10-minutowe dzieło Takemitsu harmonijnie połączyło się ze poruszającym Adagiem na smyczki Samuela Barbera, który owo nieśmiertelne dzieło skomponował na kanwie wolnej części własnego Kwartetu smyczkowego h-moll.
Ostatnią pozycją programu był Kadisz Krzysztofa Pendereckiego. Utwór powstał w 2009 roku na zamówienie miasta Łodzi, które postanowiło oddać hołd mieszkańcom łódzkiego getta zlikwidowanego przez Niemców w roku 1944.

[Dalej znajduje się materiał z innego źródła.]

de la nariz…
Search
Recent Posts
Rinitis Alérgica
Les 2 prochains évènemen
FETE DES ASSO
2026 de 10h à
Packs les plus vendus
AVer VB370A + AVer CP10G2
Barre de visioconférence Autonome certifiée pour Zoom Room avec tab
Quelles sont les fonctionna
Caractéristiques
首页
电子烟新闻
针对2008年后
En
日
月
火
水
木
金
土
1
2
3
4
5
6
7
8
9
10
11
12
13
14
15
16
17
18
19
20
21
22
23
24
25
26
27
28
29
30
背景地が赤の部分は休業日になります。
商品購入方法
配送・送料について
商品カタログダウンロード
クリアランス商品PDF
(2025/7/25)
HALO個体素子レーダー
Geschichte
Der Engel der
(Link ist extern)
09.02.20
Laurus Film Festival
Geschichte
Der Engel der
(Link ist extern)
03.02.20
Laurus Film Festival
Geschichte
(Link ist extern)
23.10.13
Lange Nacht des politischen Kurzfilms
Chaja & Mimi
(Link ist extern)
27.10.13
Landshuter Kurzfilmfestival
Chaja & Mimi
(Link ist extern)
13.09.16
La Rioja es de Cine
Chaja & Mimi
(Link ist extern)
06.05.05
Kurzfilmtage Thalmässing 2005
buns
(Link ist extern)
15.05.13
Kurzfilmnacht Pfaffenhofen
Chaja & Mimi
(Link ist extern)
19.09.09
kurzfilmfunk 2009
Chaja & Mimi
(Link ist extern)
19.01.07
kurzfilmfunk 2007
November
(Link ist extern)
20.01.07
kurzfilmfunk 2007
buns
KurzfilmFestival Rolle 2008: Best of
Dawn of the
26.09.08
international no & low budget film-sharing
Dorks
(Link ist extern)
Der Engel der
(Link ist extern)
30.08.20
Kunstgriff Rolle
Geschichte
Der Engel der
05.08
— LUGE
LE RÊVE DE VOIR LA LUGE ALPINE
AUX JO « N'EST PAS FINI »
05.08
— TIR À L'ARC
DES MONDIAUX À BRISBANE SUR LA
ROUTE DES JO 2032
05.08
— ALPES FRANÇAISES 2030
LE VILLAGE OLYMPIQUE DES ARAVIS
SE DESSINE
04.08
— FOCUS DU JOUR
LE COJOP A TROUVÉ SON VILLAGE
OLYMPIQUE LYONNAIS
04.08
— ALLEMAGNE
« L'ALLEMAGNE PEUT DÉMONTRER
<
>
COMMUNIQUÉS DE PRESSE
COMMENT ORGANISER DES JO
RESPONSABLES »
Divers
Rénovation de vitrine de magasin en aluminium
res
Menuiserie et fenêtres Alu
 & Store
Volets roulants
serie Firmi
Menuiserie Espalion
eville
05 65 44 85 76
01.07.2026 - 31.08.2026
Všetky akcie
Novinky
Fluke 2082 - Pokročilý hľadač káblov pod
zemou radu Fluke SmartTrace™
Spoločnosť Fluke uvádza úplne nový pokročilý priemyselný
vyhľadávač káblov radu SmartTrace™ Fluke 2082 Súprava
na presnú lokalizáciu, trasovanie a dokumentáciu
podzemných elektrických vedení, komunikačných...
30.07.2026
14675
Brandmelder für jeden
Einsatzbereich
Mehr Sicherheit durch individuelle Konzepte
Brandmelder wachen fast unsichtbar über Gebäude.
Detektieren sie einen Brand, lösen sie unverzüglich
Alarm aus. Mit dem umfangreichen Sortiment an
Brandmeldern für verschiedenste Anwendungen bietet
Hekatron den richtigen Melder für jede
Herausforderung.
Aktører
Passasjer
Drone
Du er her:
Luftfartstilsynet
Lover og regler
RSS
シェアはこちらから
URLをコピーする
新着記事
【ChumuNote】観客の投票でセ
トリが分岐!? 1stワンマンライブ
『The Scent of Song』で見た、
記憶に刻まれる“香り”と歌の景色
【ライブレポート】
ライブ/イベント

Kompozytor odniósł się do jednego z wariantów modlitwy kadiszowej, która jest wyrazem uwielbienia dla Boga. Chodzi o tzw. kadisz sierocy (Kadisz jatom), rozpoczynający się od aramejskich słów „Jitgadal wejitkadasz”. Te słowa pojawiają się w czwartej części utworu Pendereckiego, pierwszą natomiast oparł on na trzech wierszach 15-letniego Abramka Cytryna, który z łódzkiego getta trafił do Auschwitz i tam zginął, ale zachowały się jego próby poetyckie. Wszystkie te wiersze mówią o śmierci, ale też wyrażają protest – to partia napisana dla głosu sopranowego, którą w przejmujący sposób wykonała Natalia Rubiś.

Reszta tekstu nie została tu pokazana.